Explain Join VS. Left Join and Where Condition Performance Suggestion in More Detail

Explain JOIN vs. LEFT JOIN and WHERE condition performance suggestion in more detail

Consider the following example. We have two tables, DEPARTMENTS and EMPLOYEES.

Some departments do not yet have any employees.

This query uses an inner join that finds the department employee 999 works at, if any, otherwise it shows nothing (not even the employee or his or her name):

select a.department_id, a.department_desc, b.employee_id, b.employee_name
from departments a
join employees b
on a.department_id = b.department_id
where b.employee_id = '999'

This next query uses an outer join (left between departments and employees) and finds the department that employee 999 works for. However it too will not show the employee's ID or his or her name, if they do not work at any departments. That is because of the outer joined table being used in the WHERE clause. If there is no matching department, it will be null (not 999, even though 999 exists in employees).

select a.department_id, a.department_desc, b.employee_id, b.employee_name
from departments a
left join employees b
on a.department_id = b.department_id
where b.employee_id = '999'

But consider this query:

select a.department_id, a.department_desc, b.employee_id, b.employee_name
from departments a
left join employees b
on a.department_id = b.department_id
and b.employee_id= '999'

Now the criteria is in the on clause. So even if this employee works at no departments, he will still be returned (his ID and name). The department columns will be null, but we get a result (the employee side).

You might think you would never want to use the outer joined table in the WHERE clause, but that is not necessarily the case. Normally it is, for the reason described above, though.

Suppose you want all departments with no employees. Then you could run the following, which does use an outer join, and the outer joined table is used in the where clause:

select a.department_id, a.department_desc, b.employee_id
from departments a
left join employees b
on a.department_id = b.department_id
where b.employee_id is null

^^ Shows departments with no employees.

The above is likely the only legitimate reason you would want to use an outer joined table in the WHERE clause rather than the ON clause (which I think is what your question is; the difference between inner and outer joins is an entirely different topic).

A good way to look at is this: You use outer joins to allow nulls.
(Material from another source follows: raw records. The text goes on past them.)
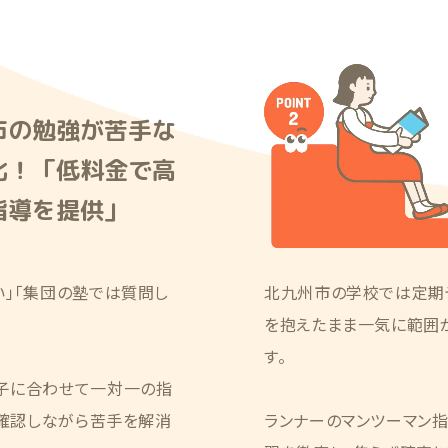
市の勉強が苦手な
化！「低料金で高
指導を提供」
い」「集団の塾では質問し
北九州市の学校では定期
を抱えたまま一気に範囲
す。
子に合わせて一対一の指
り確認しながら苦手を解消
ランナーのマンツーマン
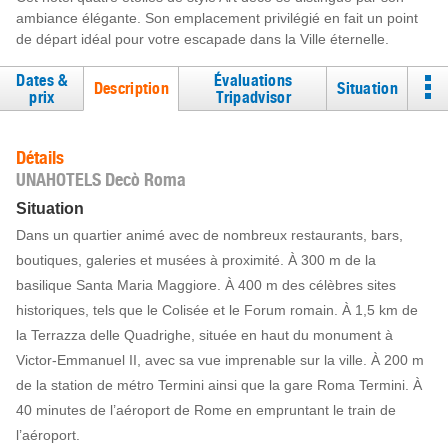
ambiance élégante. Son emplacement privilégié en fait un point
de départ idéal pour votre escapade dans la Ville éternelle.
Dates &
Évaluations
Description
Situation
prix
Tripadvisor
Détails
UNAHOTELS Decò Roma
Situation
Dans un quartier animé avec de nombreux restaurants, bars,
boutiques, galeries et musées à proximité. À 300 m de la
basilique Santa Maria Maggiore. À 400 m des célèbres sites
historiques, tels que le Colisée et le Forum romain. À 1,5 km de
la Terrazza delle Quadrighe, située en haut du monument à
Victor-Emmanuel II, avec sa vue imprenable sur la ville. À 200 m
de la station de métro Termini ainsi que la gare Roma Termini. À
40 minutes de l’aéroport de Rome en empruntant le train de
l’aéroport.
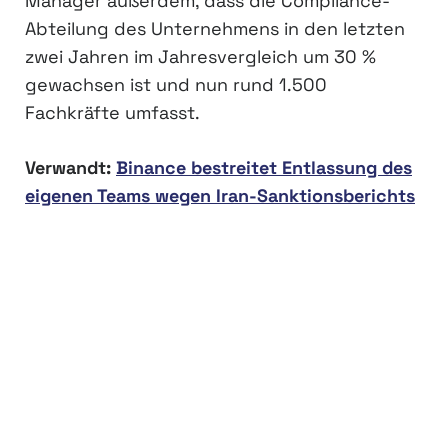
Manager außerdem, dass die Compliance-
Abteilung des Unternehmens in den letzten
zwei Jahren im Jahresvergleich um 30 %
gewachsen ist und nun rund 1.500
Fachkräfte umfasst.
Verwandt:
Binance bestreitet Entlassung des
eigenen Teams wegen Iran-Sanktionsberichts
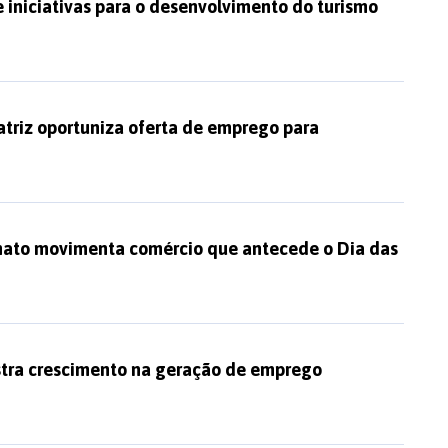
 iniciativas para o desenvolvimento do turismo
triz oportuniza oferta de emprego para
anato movimenta comércio que antecede o Dia das
istra crescimento na geração de emprego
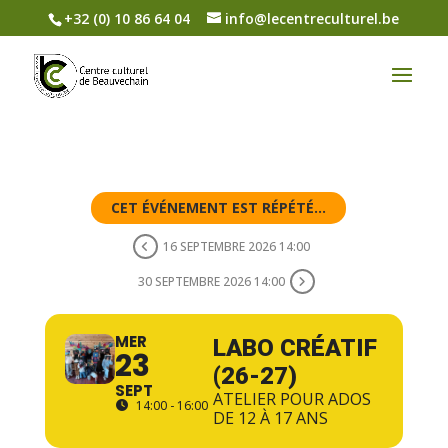
+32 (0) 10 86 64 04
info@lecentreculturel.be
CET ÉVÉNEMENT EST RÉPÉTÉ...
16 SEPTEMBRE 2026 14:00
30 SEPTEMBRE 2026 14:00
MER
LABO CRÉATIF
23
(26-27)
SEPT
ATELIER POUR ADOS
14:00 - 16:00
DE 12 À 17 ANS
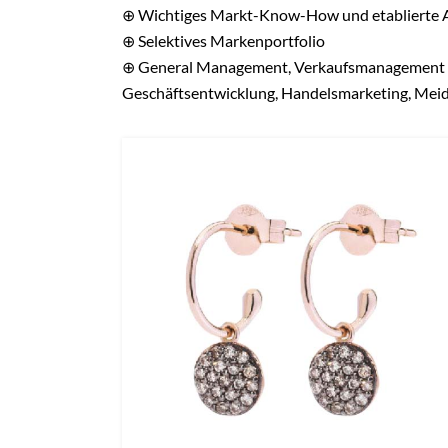
e
Sie sind bereits ein Branchen-Insider
Hier anmelden
Reg
REGISTRIEREN SI
BESONDERE INHALTE –
Kostenl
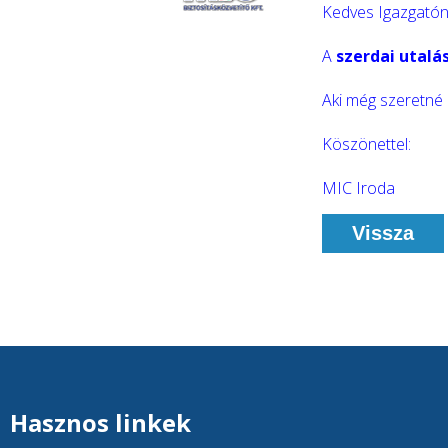
Kedves Igazgatón
A
szerdai utalás
Aki még szeretné j
Köszönettel:
MIC Iroda
Vissza
Hasznos linkek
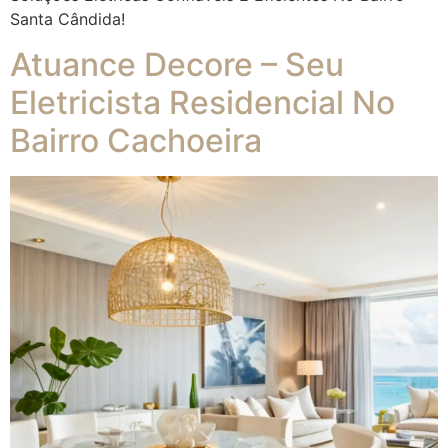
Santa Cândida!
Atuance Decore – Seu
Eletricista Residencial No
Bairro Cachoeira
Why would you then use an outer join and say that a field should not be null and should be equal to 'XYZ'? If a value has to be 'XYZ' (not null), then why instruct the database to allow nulls to come back? It's like saying one thing and then overriding it later.

INNER JOIN vs LEFT JOIN performance in SQL Server

A LEFT JOIN is absolutely not faster than an INNER JOIN. In fact, it's slower; by definition, an outer join (LEFT JOIN or RIGHT JOIN) has to do all the work of an INNER JOIN plus the extra work of null-extending the results. It would also be expected to return more rows, further increasing the total execution time simply due to the larger size of the result set.

(And even if a LEFT JOIN were faster in specific situations due to some difficult-to-imagine confluence of factors, it is not functionally equivalent to an INNER JOIN, so you cannot simply go replacing all instances of one with the other!)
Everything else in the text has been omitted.